• Requirement
Among the entries below, find the line with "Business Directories", then quote it and each following line up to and including the line with "Subscribe to Emails", and nothing else.

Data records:
________

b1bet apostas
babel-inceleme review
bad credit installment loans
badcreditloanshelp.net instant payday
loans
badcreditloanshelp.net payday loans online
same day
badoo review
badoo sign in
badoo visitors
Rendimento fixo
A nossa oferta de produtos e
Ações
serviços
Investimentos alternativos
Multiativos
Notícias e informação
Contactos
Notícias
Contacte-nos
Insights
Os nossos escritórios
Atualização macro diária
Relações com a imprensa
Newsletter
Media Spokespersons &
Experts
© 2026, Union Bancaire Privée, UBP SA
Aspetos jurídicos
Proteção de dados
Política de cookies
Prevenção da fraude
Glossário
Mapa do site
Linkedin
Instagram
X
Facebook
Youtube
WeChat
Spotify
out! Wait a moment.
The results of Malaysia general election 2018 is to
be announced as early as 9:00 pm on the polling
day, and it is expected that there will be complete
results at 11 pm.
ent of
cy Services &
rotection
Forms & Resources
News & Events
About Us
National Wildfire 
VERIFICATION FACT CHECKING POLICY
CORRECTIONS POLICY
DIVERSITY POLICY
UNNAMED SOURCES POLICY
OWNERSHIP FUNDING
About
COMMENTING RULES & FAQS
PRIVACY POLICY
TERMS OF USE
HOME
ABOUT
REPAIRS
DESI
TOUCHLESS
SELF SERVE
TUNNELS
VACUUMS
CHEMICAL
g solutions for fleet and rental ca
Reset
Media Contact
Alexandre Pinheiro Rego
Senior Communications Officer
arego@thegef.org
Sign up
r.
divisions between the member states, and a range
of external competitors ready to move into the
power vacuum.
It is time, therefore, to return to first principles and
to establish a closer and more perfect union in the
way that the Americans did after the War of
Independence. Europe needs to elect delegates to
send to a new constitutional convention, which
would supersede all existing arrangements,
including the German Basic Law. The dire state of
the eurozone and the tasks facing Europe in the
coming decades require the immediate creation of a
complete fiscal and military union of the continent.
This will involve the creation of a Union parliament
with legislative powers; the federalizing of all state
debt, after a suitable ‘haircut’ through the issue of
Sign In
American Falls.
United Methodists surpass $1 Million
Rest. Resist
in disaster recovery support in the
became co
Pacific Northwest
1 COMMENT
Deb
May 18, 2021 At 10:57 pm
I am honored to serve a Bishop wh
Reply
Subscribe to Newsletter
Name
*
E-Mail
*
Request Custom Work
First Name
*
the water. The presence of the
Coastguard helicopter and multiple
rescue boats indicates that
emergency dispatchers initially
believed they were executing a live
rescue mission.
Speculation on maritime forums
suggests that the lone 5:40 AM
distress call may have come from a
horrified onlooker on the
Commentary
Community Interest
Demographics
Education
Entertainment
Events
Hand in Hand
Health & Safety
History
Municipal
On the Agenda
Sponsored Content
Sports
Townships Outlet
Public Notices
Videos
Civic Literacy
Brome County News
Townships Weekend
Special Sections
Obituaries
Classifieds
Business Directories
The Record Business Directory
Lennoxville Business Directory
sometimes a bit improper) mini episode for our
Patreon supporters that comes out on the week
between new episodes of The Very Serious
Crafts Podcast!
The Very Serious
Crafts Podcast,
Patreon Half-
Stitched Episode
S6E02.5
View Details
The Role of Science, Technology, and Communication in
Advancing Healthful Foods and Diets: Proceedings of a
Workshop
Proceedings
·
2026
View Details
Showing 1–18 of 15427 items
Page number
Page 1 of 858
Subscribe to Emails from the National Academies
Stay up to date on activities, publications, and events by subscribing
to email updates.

________

• Exercise response
Business Directories
The Record Business Directory
Lennoxville Business Directory
sometimes a bit improper) mini episode for our
Patreon supporters that comes out on the week
between new episodes of The Very Serious
Crafts Podcast!
The Very Serious
Crafts Podcast,
Patreon Half-
Stitched Episode
S6E02.5
View Details
The Role of Science, Technology, and Communication in
Advancing Healthful Foods and Diets: Proceedings of a
Workshop
Proceedings
·
2026
View Details
Showing 1–18 of 15427 items
Page number
Page 1 of 858
Subscribe to Emails from the National Academies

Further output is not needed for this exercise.